* **EXERCISE BRIEF**
Please repeat only the lines below starting at the line that holds "jeweils Donnerstags von" and ending at the line that holds "Advertising", exactly, with both of those lines included and every picture omitted.

* **SUPPLIED DATA**
>>>
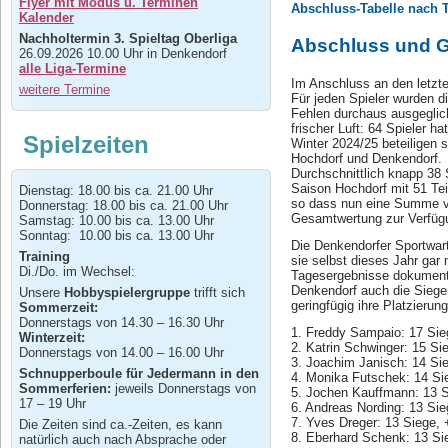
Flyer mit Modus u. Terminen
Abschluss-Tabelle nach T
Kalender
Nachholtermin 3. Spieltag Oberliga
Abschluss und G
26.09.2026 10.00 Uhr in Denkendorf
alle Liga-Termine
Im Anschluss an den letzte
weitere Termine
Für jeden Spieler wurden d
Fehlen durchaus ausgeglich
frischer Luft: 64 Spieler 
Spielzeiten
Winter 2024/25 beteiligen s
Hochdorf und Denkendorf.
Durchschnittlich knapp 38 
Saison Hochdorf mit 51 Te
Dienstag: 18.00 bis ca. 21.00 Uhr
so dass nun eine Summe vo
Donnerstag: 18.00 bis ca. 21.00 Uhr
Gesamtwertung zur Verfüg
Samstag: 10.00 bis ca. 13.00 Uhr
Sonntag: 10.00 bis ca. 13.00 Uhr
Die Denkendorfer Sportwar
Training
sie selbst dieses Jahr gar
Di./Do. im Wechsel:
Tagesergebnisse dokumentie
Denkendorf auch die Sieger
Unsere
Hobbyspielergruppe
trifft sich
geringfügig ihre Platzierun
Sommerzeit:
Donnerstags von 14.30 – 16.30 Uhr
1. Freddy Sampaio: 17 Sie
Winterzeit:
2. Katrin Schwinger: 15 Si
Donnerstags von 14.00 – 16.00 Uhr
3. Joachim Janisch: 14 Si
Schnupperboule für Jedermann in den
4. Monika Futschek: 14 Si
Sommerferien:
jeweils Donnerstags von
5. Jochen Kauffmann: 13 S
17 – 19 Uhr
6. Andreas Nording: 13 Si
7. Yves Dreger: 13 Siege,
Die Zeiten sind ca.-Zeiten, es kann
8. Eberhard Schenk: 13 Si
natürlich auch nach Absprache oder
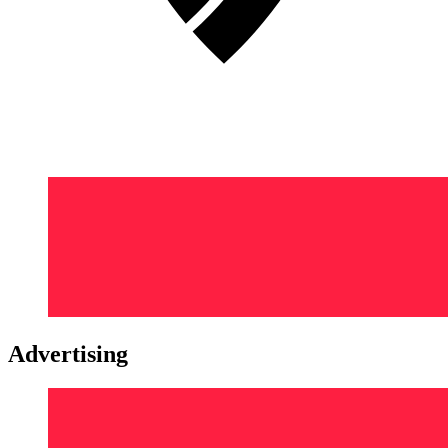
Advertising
<<<
>>>
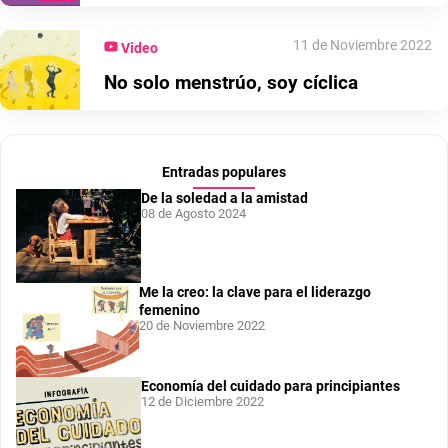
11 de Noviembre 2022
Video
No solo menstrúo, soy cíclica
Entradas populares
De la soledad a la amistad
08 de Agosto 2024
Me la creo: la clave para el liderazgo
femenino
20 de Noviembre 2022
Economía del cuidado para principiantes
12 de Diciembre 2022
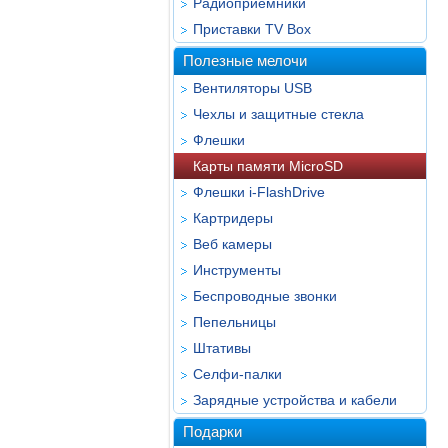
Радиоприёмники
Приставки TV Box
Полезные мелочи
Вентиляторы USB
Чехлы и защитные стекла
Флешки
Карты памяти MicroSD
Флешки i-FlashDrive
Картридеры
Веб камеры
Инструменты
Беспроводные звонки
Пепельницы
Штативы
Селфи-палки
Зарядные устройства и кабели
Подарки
<<<
* **RESPONSE**
jeweils Donnerstags von
5. Jochen Kauffmann: 13 S
17 – 19 Uhr
6. Andreas Nording: 13 Si
7. Yves Dreger: 13 Siege,
Die Zeiten sind ca.-Zeiten, es kann
8. Eberhard Schenk: 13 Si
natürlich auch nach Absprache oder
Advertising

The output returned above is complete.